Activity
Report, as a single number, how many lines of the records contain the word "Erase".

◇ ◇ ◇

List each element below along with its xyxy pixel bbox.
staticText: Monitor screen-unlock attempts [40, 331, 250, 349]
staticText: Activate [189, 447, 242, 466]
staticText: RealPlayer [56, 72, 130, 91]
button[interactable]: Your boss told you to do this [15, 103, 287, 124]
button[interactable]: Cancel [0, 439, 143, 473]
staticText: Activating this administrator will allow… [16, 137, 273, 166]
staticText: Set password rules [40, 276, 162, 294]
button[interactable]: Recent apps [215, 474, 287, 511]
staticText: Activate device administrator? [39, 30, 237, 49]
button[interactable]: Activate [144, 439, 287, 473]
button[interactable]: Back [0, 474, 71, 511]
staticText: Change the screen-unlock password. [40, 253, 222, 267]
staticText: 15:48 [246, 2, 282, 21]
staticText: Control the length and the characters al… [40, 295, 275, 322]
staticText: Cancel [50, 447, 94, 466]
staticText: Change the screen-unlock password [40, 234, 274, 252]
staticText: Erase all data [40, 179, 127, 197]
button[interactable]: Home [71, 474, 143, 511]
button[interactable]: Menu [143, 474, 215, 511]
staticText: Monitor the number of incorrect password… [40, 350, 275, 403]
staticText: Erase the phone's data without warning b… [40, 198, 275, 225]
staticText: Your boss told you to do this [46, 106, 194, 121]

◇ ◇ ◇

Response box
2